** Opening MATERIAL SUPPLIED block **

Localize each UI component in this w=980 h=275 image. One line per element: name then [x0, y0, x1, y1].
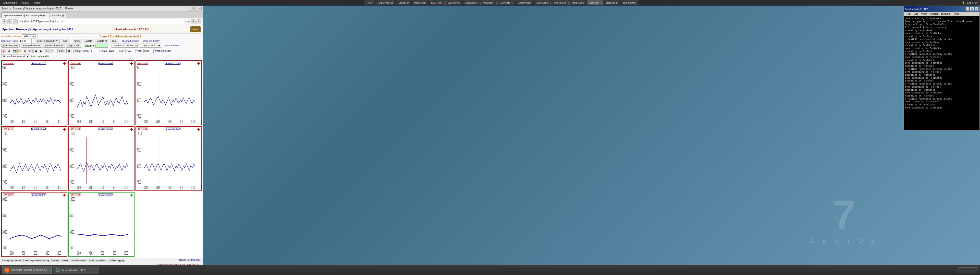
what-are-these-2[interactable]: What are these? — [164, 44, 181, 47]
tags-fits-btn[interactable]: Tags & Fits — [66, 44, 81, 47]
reload-btn[interactable]: Reload — [51, 259, 60, 262]
multi-btn[interactable]: multi — [61, 39, 69, 43]
midas-menu-help[interactable]: Help — [952, 13, 960, 15]
menu-button[interactable]: ≡ — [197, 19, 201, 24]
tab-experiment[interactable]: Experiment @ — [376, 0, 395, 5]
xmin-input[interactable] — [89, 49, 100, 53]
enable-logging-btn[interactable]: Enable Logging — [108, 259, 125, 262]
plot-cell-2[interactable]: 174 (0x64) ■ aida4 1.8.W ◆ 10500 9000 80… — [68, 60, 135, 125]
tab-lost[interactable]: Lost activity — [463, 0, 479, 5]
close-button[interactable]: × — [198, 7, 202, 10]
svg-text:11000: 11000 — [137, 131, 142, 136]
empty-log-btn[interactable]: Empty Log Window — [2, 259, 22, 262]
tab-spectrum[interactable]: Spectrum : — [587, 0, 603, 5]
ymin-input[interactable] — [125, 49, 135, 53]
svg-rect-0 — [2, 61, 67, 125]
load-icon[interactable]: 📂 — [18, 49, 22, 53]
maximize-button[interactable]: □ — [193, 7, 197, 10]
layout-select[interactable]: Layout 4×8 ▼ — [140, 44, 161, 47]
tab-module-se[interactable]: Module Se: — [412, 0, 428, 5]
show-log-btn[interactable]: Show Log Window — [88, 259, 107, 262]
midas-menu-terminal[interactable]: Terminal — [939, 13, 952, 15]
show-btn[interactable]: Show — [73, 39, 82, 43]
ymax-input[interactable] — [143, 49, 154, 53]
log-buttons-bar: Empty Log Window Send Log Window to ELog… — [0, 258, 203, 263]
settings-icon[interactable]: ⚙ — [44, 49, 49, 53]
select-spectrum-btn[interactable]: Select a spectrum ▼ — [35, 39, 60, 43]
analysis-functions-btn[interactable]: Analysis functions — [43, 44, 65, 47]
info-icon[interactable]: ? — [49, 49, 54, 53]
zero-btn[interactable]: Zero — [110, 39, 118, 43]
how-to-use[interactable]: How to use this page — [179, 259, 200, 262]
url-bar[interactable]: localhost:8015/Spectrum/Spectrum.trl — [19, 19, 184, 24]
number-galleries-select[interactable]: Number of Galleries — [111, 44, 139, 47]
update-all-btn[interactable]: Update All — [95, 39, 109, 43]
spectrum-name-input[interactable] — [19, 39, 32, 43]
midas-menu-file[interactable]: File — [905, 13, 912, 15]
show-variables-btn[interactable]: Show Variables — [70, 259, 87, 262]
plot-cell-5[interactable]: 174 (0x64) ■ aida4 1.8.W ◆ 11000 9000 80… — [68, 126, 135, 191]
zoom-in-icon[interactable]: ⊕ — [23, 49, 27, 53]
update-rate-select[interactable]: Update Rate (8 secs) — [1, 54, 30, 58]
tab-waveform[interactable]: Waveform : — [480, 0, 496, 5]
tab-led[interactable]: LED and W: — [445, 0, 462, 5]
svg-text:800: 800 — [113, 184, 116, 190]
tab-aida[interactable]: AIDA — [366, 0, 375, 5]
tab-discriminati[interactable]: Discriminati: — [516, 0, 533, 5]
midas-menu-view[interactable]: View — [920, 13, 928, 15]
plot-cell-3[interactable]: 174 (0x65) ■ aida17 1.8.W ◆ 9500 8500 80… — [135, 60, 202, 125]
applications-menu[interactable]: Applications — [2, 0, 18, 6]
tab-gsi[interactable]: GSI White R: — [497, 0, 515, 5]
minimize-button[interactable]: _ — [189, 7, 192, 10]
plot-cell-6[interactable]: 174 (0x56) ■ aida15 1.8.W ◆ 11000 9000 8… — [135, 126, 202, 191]
send-log-btn[interactable]: Send Log Window to ELog — [24, 259, 50, 262]
new-btn[interactable]: new — [57, 49, 65, 53]
plot-cell-4[interactable]: 174 (0x43) ■ aida9 1.8.W ◆ 11000 9000 80… — [1, 126, 67, 191]
midas-menu-edit[interactable]: Edit — [912, 13, 920, 15]
bottom-input[interactable] — [958, 267, 978, 273]
places-menu[interactable]: Places — [19, 0, 30, 6]
arrange-functions-btn[interactable]: Arrange functions — [21, 44, 42, 47]
tab-control[interactable]: Control @ — [396, 0, 411, 5]
acq-server-select[interactable]: aida13 — [22, 34, 36, 38]
forward-button[interactable]: ▸ — [7, 19, 12, 24]
tab-asic[interactable]: ASIC Contr: — [534, 0, 551, 5]
plot-svg-4: 11000 9000 8000 7500 200 400 600 800 100… — [2, 127, 67, 191]
reset-btn[interactable]: Reset — [61, 259, 69, 262]
channel-input[interactable] — [95, 44, 108, 47]
zoom-out-icon[interactable]: ⊖ — [28, 49, 33, 53]
tab-run-control[interactable]: Run Contro: — [621, 0, 638, 5]
stop-icon[interactable]: ● — [1, 49, 6, 53]
plot-cell-1[interactable]: 174 (0x63) ■ aida13 1.8.W ◆ 9500 8500 80… — [1, 60, 67, 125]
what-are-these-label[interactable]: What are these? — [143, 40, 159, 42]
tab-fadc[interactable]: FADC Alig: — [429, 0, 445, 5]
what-are-these-3[interactable]: What are these? — [155, 50, 172, 52]
firefox-menu[interactable]: Firefox — [31, 0, 42, 6]
all-btn[interactable]: all — [66, 49, 72, 53]
reload-button[interactable]: ↻ — [13, 19, 18, 24]
tab-system[interactable]: System wid: — [552, 0, 569, 5]
view-functions-btn[interactable]: View functions — [1, 44, 20, 47]
midas-maximize[interactable]: □ — [970, 7, 974, 11]
midas-minimize[interactable]: _ — [966, 7, 969, 11]
plot-cell-7[interactable]: 174 (0x87) ■ aida13 1.5.W ◆ 9000 8500 80… — [1, 192, 67, 257]
browser-tab-active[interactable]: Spectrum Browser @ http carme-gsi.cryr..… — [1, 13, 49, 18]
svg-text:600: 600 — [34, 184, 37, 190]
midas-menu-search[interactable]: Search — [928, 13, 939, 15]
xmax-input[interactable] — [108, 49, 118, 53]
linear-btn[interactable]: linear — [73, 49, 83, 53]
tab-temperature[interactable]: Temperatur: — [570, 0, 586, 5]
save-icon[interactable]: 💾 — [12, 49, 17, 53]
update-btn[interactable]: Update — [83, 39, 94, 43]
plot-cell-8[interactable]: 174 (0x75) ■ aida14 1.8.W ◆ 10000 8500 8… — [68, 192, 135, 257]
bottom-btn-spectrum[interactable]: 🦊 Spectrum Browser @ carme-gsi... — [2, 266, 52, 274]
arrow-left-icon[interactable]: ◀ — [33, 49, 38, 53]
print-icon[interactable]: 🖨 — [6, 49, 11, 53]
back-button[interactable]: ◂ — [2, 19, 6, 24]
midas-close[interactable]: × — [975, 7, 978, 11]
tab-statistics[interactable]: Statistics @ — [604, 0, 620, 5]
bookmark-button[interactable]: ★ — [191, 19, 196, 24]
arrow-right-icon[interactable]: ▶ — [39, 49, 43, 53]
browser-tab-stats[interactable]: Statistics @ — [50, 13, 67, 18]
bottom-btn-midas[interactable]: 📺 AIDA MIDAS HTTPd — [53, 266, 99, 274]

** Closing MATERIAL SUPPLIED block **

# WHAT YOU HAVE TO DO
Find the lines above holding the word "minimize" and show them.

# RESULT FOR THIS EXERCISE
minimize-button[interactable]: _ — [189, 7, 192, 10]
midas-minimize[interactable]: _ — [966, 7, 969, 11]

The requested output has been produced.